High-Frequency rTMS of the Motor Cortex Modulates Cerebellar and Widespread Activity as Revealed by SVM.

作者信息

Wang Jue, Deng Xin-Ping, Wu Yun-Ying, Li Xiao-Long, Feng Zi-Jian, Wang Hong-Xiao, Jing Ying, Zhao Na, Zang Yu-Feng, Zhang Jian

机构信息

School of Psychology, Shanghai University of Sport, Shanghai, China.

Institute of Psychological Sciences, Hangzhou Normal University, Hangzhou, China.

出版信息

Front Neurosci. 2020 Mar 19;14:186. doi: 10.3389/fnins.2020.00186. eCollection 2020.

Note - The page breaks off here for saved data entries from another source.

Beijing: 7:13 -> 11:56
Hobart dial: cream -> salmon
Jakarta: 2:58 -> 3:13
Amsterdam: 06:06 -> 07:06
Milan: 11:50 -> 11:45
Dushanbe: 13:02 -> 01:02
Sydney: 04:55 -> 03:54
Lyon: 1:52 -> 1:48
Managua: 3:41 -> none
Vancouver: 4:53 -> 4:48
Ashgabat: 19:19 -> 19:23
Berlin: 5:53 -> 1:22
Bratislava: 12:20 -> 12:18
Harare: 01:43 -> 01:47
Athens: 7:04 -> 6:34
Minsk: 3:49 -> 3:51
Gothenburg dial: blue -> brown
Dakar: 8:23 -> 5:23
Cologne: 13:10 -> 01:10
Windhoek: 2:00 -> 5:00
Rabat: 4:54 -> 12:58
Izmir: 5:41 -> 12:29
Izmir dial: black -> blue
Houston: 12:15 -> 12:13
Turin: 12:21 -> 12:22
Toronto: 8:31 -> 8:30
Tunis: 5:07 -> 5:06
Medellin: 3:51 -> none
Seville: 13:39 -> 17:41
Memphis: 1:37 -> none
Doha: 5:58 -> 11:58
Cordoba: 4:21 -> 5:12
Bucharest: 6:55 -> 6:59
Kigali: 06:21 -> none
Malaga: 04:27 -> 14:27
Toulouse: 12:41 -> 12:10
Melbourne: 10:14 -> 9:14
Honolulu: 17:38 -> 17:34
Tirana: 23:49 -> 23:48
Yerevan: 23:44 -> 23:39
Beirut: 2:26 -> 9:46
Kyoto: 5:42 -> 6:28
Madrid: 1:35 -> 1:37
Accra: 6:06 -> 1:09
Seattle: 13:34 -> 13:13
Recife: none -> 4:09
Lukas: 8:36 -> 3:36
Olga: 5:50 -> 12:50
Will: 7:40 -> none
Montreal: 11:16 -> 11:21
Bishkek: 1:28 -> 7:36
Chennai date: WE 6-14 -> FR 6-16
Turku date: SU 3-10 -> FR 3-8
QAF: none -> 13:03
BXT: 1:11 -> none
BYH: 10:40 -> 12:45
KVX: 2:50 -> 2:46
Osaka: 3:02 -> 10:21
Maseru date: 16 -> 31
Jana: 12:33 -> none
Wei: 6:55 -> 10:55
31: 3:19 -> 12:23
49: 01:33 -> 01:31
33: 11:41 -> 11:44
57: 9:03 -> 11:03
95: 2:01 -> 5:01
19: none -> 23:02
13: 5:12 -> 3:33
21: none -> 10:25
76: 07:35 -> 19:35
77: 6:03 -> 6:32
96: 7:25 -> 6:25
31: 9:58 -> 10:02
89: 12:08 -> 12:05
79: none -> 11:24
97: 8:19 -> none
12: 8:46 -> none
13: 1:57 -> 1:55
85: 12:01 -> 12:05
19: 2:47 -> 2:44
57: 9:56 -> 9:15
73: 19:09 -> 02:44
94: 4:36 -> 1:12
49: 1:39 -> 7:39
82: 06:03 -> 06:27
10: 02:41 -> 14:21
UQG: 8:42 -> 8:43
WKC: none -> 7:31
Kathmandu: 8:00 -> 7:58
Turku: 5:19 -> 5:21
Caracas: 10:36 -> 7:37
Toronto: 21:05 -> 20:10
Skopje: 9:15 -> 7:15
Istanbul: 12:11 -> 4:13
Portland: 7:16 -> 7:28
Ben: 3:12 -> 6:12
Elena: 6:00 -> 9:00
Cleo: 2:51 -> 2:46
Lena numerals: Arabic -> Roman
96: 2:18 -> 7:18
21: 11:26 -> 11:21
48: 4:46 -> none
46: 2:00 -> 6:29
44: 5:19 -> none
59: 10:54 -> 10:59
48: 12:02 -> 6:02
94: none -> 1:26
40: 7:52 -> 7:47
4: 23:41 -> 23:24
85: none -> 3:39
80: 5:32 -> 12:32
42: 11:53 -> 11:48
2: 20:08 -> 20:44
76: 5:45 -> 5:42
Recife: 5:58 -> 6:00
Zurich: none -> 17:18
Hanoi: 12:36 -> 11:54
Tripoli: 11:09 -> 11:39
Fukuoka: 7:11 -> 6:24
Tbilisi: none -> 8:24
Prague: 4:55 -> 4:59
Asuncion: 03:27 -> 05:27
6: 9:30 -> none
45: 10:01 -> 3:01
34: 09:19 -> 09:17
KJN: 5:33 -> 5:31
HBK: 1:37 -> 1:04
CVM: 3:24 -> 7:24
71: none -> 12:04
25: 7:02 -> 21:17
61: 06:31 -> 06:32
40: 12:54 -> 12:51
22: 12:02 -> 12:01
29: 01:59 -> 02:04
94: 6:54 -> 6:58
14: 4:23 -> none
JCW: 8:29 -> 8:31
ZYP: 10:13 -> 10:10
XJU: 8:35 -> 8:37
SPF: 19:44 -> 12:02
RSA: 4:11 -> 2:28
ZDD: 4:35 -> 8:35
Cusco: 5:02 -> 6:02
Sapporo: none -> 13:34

DOI:10.3389/fnins.2020.00186
PMID:32265624
原文链接:https://pmc.ncbi.nlm.nih.gov/articles/PMC7096733/
Abstract

Functional magnetic resonance imaging (fMRI) studies have shown that the effect of repetitive transcranial magnetic stimulation (rTMS) can induce changes in remote brain regions. In the stimulated regions, low-frequency (≤1 Hz) rTMS induces inhibitory effects, while high-frequency (≥5 Hz) stimulation induces excitatory effects. However, these stereotypical effects arising from low- and high-frequency stimulation are based on measurements of motor evoked potentials (MEPs) induced by pulsed stimulation. To test the effects of rTMS on remote brain regions, the current study recruited 31 young healthy adults who participated in three rTMS sessions (10 Hz high frequency, 1 Hz low frequency, and sham) on three separate days. The stimulation target was based on individual fMRI activation in the motor cortex evoked by a finger movement task. Pre- and post-rTMS resting-state fMRI (RS-fMRI) were acquired. Regional homogeneity (ReHo) and degree centrality (DC) were calculated to measure the local and global connectivity, respectively. Compared with the sham session, high-frequency (10 Hz) rTMS significantly increased ReHo and DC in the right cerebellum, while low-frequency (1 Hz) stimulation did not significantly alter ReHo or DC. Then, using a newly developed PAIR support vector machine (SVM) method, we achieved accuracy of 93.18-97.24% by split-half validation for pairwise comparisons between conditions for ReHo or DC. While the univariate analyses suggest that high-frequency rTMS of the left motor cortex could affect distant brain activity in the right cerebellum, the multivariate SVM results suggest that both high- and low-frequency rTMS significantly modulated widespread brain activity. The current findings are useful for increasing the understanding of the mechanisms of rTMS, as well as guiding precise individualized rTMS treatment of movement disorders.

摘要

功能磁共振成像(fMRI)研究表明,重复经颅磁刺激(rTMS)的效应可诱导远隔脑区发生变化。在受刺激区域,低频(≤1Hz)rTMS诱导抑制性效应,而高频(≥5Hz)刺激诱导兴奋性效应。然而,这些由低频和高频刺激产生的刻板效应是基于脉冲刺激诱发的运动诱发电位(MEP)测量得出的。为了测试rTMS对远隔脑区的影响,本研究招募了31名年轻健康成年人,他们在三个不同的日子参加了三次rTMS治疗(10Hz高频、1Hz低频和假刺激)。刺激靶点基于手指运动任务诱发的运动皮层中个体的fMRI激活情况。在rTMS治疗前后采集静息态fMRI(RS-fMRI)。分别计算局部一致性(ReHo)和度中心性(DC)以测量局部和全局连通性。与假刺激治疗相比,高频(10Hz)rTMS显著增加了右侧小脑的ReHo和DC,而低频(1Hz)刺激并未显著改变ReHo或DC。然后,使用新开发的配对支持向量机(SVM)方法,通过对ReHo或DC条件之间的配对比较进行折半验证,我们实现了93.18 - 97.24%的准确率。虽然单变量分析表明左侧运动皮层的高频rTMS可影响右侧小脑的远隔脑区活动,但多变量SVM结果表明高频和低频rTMS均显著调节广泛的脑区活动。当前的研究结果有助于增进对rTMS机制的理解,以及指导对运动障碍进行精确的个体化rTMS治疗。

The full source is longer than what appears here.